The first was The King’s Speech: How One Man Saved the British Monarchy by Mark Logue and Peter Conrad. Mark is the son of Antony Logue, who was Lionel Logue’s youngest son. Lionel Logue was the speech therapist portrayed by Geoffrey Rush in the film The King’s Speech. In the book, Mark Logue explains that although he was born long after his grandfather died, he had grown up with photos of King George VI and Queen Elizabeth in his home, but had never really thought about why.

After public interest in Logue resulted in a BBC documentary and then filmmaker Iain Canning  planned to produce the famous recent film about Logue’s role in helping King George VI overcome his stutter, Mark Logue began to wonder about his grandfather’s life and explored family papers. He tracked down parts of the archive that were missing from his own father’s collection and with Peter Conrad, wrote this book.

I thoroughly enjoyed it. Lionel Logue was a gentle, kind, compassionate man whose work helped speech therapy become a respected profession.  I also enjoyed learning about his wife Myrtle and their family, and about the royal family. I was impressed that Logue never tried to exploit his royal connection or profit from it.  And as always, I’m impressed by the spirit of the British during WWII and their national effort to “keep calm and carry on” during the war. Also I admired Logue’s “life learning” approach to speech therapy — much of what he practiced he’d learned by experience as an elocution teacher and orator, and from his understanding of the psychological importance of confidence.

The book does clear up some things the film muddied a bit. For example, by the time he became king, the Duke of York (as he was known prior to his brother’s abdication) had been working with Logue for ten years.

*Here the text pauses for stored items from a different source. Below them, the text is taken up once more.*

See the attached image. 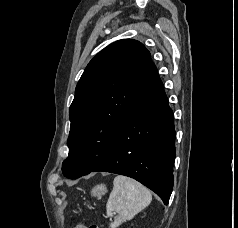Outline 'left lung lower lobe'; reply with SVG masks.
Returning <instances> with one entry per match:
<instances>
[{
  "label": "left lung lower lobe",
  "instance_id": "1",
  "mask_svg": "<svg viewBox=\"0 0 238 228\" xmlns=\"http://www.w3.org/2000/svg\"><path fill=\"white\" fill-rule=\"evenodd\" d=\"M157 68L131 114L121 127L113 152L97 167L68 177L76 179L94 171L125 175L141 182L167 205L173 188L175 129Z\"/></svg>",
  "mask_w": 238,
  "mask_h": 228
}]
</instances>
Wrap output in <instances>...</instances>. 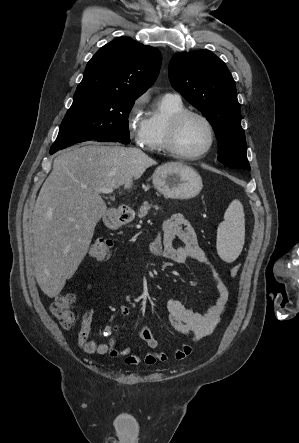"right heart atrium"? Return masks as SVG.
Here are the masks:
<instances>
[{
  "mask_svg": "<svg viewBox=\"0 0 299 443\" xmlns=\"http://www.w3.org/2000/svg\"><path fill=\"white\" fill-rule=\"evenodd\" d=\"M145 101V95L137 97L131 103L126 113V126L128 134L137 144H141L146 129V118L143 116Z\"/></svg>",
  "mask_w": 299,
  "mask_h": 443,
  "instance_id": "right-heart-atrium-1",
  "label": "right heart atrium"
}]
</instances>
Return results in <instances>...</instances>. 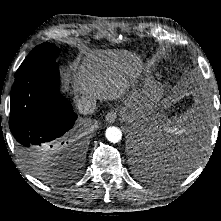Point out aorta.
<instances>
[{"instance_id":"aorta-1","label":"aorta","mask_w":221,"mask_h":221,"mask_svg":"<svg viewBox=\"0 0 221 221\" xmlns=\"http://www.w3.org/2000/svg\"><path fill=\"white\" fill-rule=\"evenodd\" d=\"M146 134V132H142L141 135ZM106 138L109 142L117 143L122 139V132L119 128L111 126L106 129Z\"/></svg>"}]
</instances>
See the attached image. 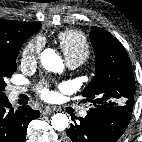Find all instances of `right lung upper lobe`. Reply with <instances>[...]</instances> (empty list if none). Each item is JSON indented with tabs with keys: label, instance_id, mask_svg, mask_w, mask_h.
I'll list each match as a JSON object with an SVG mask.
<instances>
[{
	"label": "right lung upper lobe",
	"instance_id": "1",
	"mask_svg": "<svg viewBox=\"0 0 142 142\" xmlns=\"http://www.w3.org/2000/svg\"><path fill=\"white\" fill-rule=\"evenodd\" d=\"M41 28V24L0 20V49L29 38Z\"/></svg>",
	"mask_w": 142,
	"mask_h": 142
}]
</instances>
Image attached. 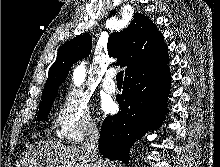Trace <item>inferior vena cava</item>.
I'll return each mask as SVG.
<instances>
[{
  "mask_svg": "<svg viewBox=\"0 0 220 167\" xmlns=\"http://www.w3.org/2000/svg\"><path fill=\"white\" fill-rule=\"evenodd\" d=\"M85 135V151L95 161L97 167H105V164L103 163L101 157L98 154L99 131L94 123L88 125Z\"/></svg>",
  "mask_w": 220,
  "mask_h": 167,
  "instance_id": "inferior-vena-cava-1",
  "label": "inferior vena cava"
}]
</instances>
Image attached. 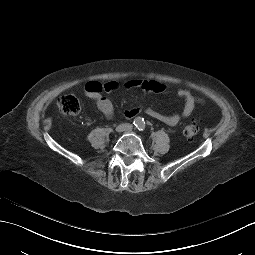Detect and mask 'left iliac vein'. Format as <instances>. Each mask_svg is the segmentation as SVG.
Segmentation results:
<instances>
[{
    "label": "left iliac vein",
    "instance_id": "obj_1",
    "mask_svg": "<svg viewBox=\"0 0 255 255\" xmlns=\"http://www.w3.org/2000/svg\"><path fill=\"white\" fill-rule=\"evenodd\" d=\"M128 130H129V131H131L132 129H131V128H129Z\"/></svg>",
    "mask_w": 255,
    "mask_h": 255
}]
</instances>
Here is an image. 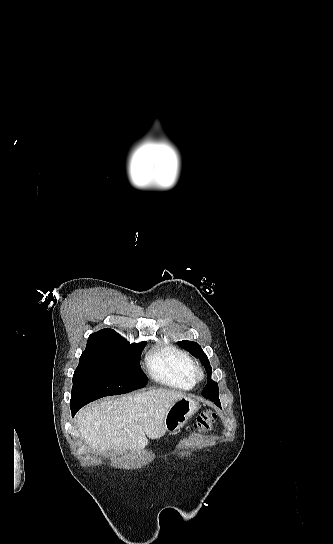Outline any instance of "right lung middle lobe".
<instances>
[{
    "instance_id": "right-lung-middle-lobe-1",
    "label": "right lung middle lobe",
    "mask_w": 333,
    "mask_h": 544,
    "mask_svg": "<svg viewBox=\"0 0 333 544\" xmlns=\"http://www.w3.org/2000/svg\"><path fill=\"white\" fill-rule=\"evenodd\" d=\"M145 344L124 339L103 353H82L72 379L70 407L145 387L147 378L139 364Z\"/></svg>"
}]
</instances>
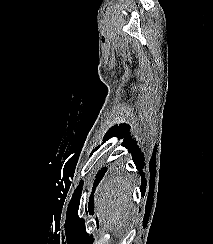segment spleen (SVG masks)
<instances>
[{
	"instance_id": "3e777b00",
	"label": "spleen",
	"mask_w": 213,
	"mask_h": 244,
	"mask_svg": "<svg viewBox=\"0 0 213 244\" xmlns=\"http://www.w3.org/2000/svg\"><path fill=\"white\" fill-rule=\"evenodd\" d=\"M132 183L130 179L111 176L105 178L95 195L94 209L99 232L120 233L132 214Z\"/></svg>"
}]
</instances>
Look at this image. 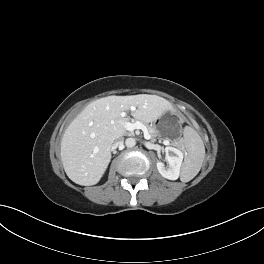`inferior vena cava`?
Here are the masks:
<instances>
[{"label": "inferior vena cava", "mask_w": 264, "mask_h": 264, "mask_svg": "<svg viewBox=\"0 0 264 264\" xmlns=\"http://www.w3.org/2000/svg\"><path fill=\"white\" fill-rule=\"evenodd\" d=\"M124 144H123V138L122 137H118L117 139H115V142L112 146V149L115 148H123Z\"/></svg>", "instance_id": "1"}]
</instances>
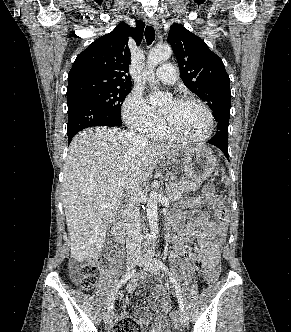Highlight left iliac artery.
<instances>
[{"label":"left iliac artery","mask_w":291,"mask_h":332,"mask_svg":"<svg viewBox=\"0 0 291 332\" xmlns=\"http://www.w3.org/2000/svg\"><path fill=\"white\" fill-rule=\"evenodd\" d=\"M155 262L162 271H164L165 273H167L170 276V279L174 283V286H175V291H176V295L178 298L179 307L182 311H184L183 297H182L181 287H180L179 283L177 282L176 278L173 276L171 271L168 269V267L162 261L155 260Z\"/></svg>","instance_id":"1"}]
</instances>
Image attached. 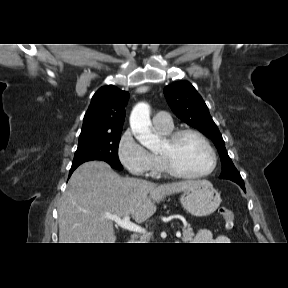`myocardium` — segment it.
Segmentation results:
<instances>
[{
	"label": "myocardium",
	"mask_w": 288,
	"mask_h": 288,
	"mask_svg": "<svg viewBox=\"0 0 288 288\" xmlns=\"http://www.w3.org/2000/svg\"><path fill=\"white\" fill-rule=\"evenodd\" d=\"M194 136L198 138L209 150L212 157V165L209 170L199 173V174H190L182 170L175 161L173 156V151L175 150L178 143L186 136ZM166 143L170 148V152L166 154H158L161 163L165 171L175 177L184 178V179H201L211 175L217 168L218 157L217 153L210 143V141L199 131L194 129H180L174 132H171L165 138Z\"/></svg>",
	"instance_id": "f54148a6"
}]
</instances>
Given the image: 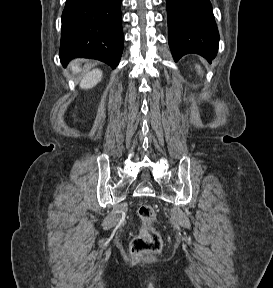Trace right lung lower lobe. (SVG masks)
<instances>
[{"instance_id": "1", "label": "right lung lower lobe", "mask_w": 273, "mask_h": 288, "mask_svg": "<svg viewBox=\"0 0 273 288\" xmlns=\"http://www.w3.org/2000/svg\"><path fill=\"white\" fill-rule=\"evenodd\" d=\"M121 0H66L59 57L63 66L77 57L115 68L123 51Z\"/></svg>"}]
</instances>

He first sought his help before his father, King George V, sent him on a royal tour to Australia, where he had to give an important speech at a time when Australians were questioning their place in the empire.  The improvement in his speaking was so dramatic and swift that the trip was a huge success, but he continued to work with Logue, faithfully doing the exercises he prescribed and working on the wording of speeches.

A period passed where he saw Logue less but then before the coronation, they began steady work again, with Logue helping with the many war speeches, including the key speech portrayed in the film version, and spending most Christmases helping the king prepare for this annual broadcast.

If you want a light historical read and a really heart-warming human interest story, I’d recommend The King’s Speech.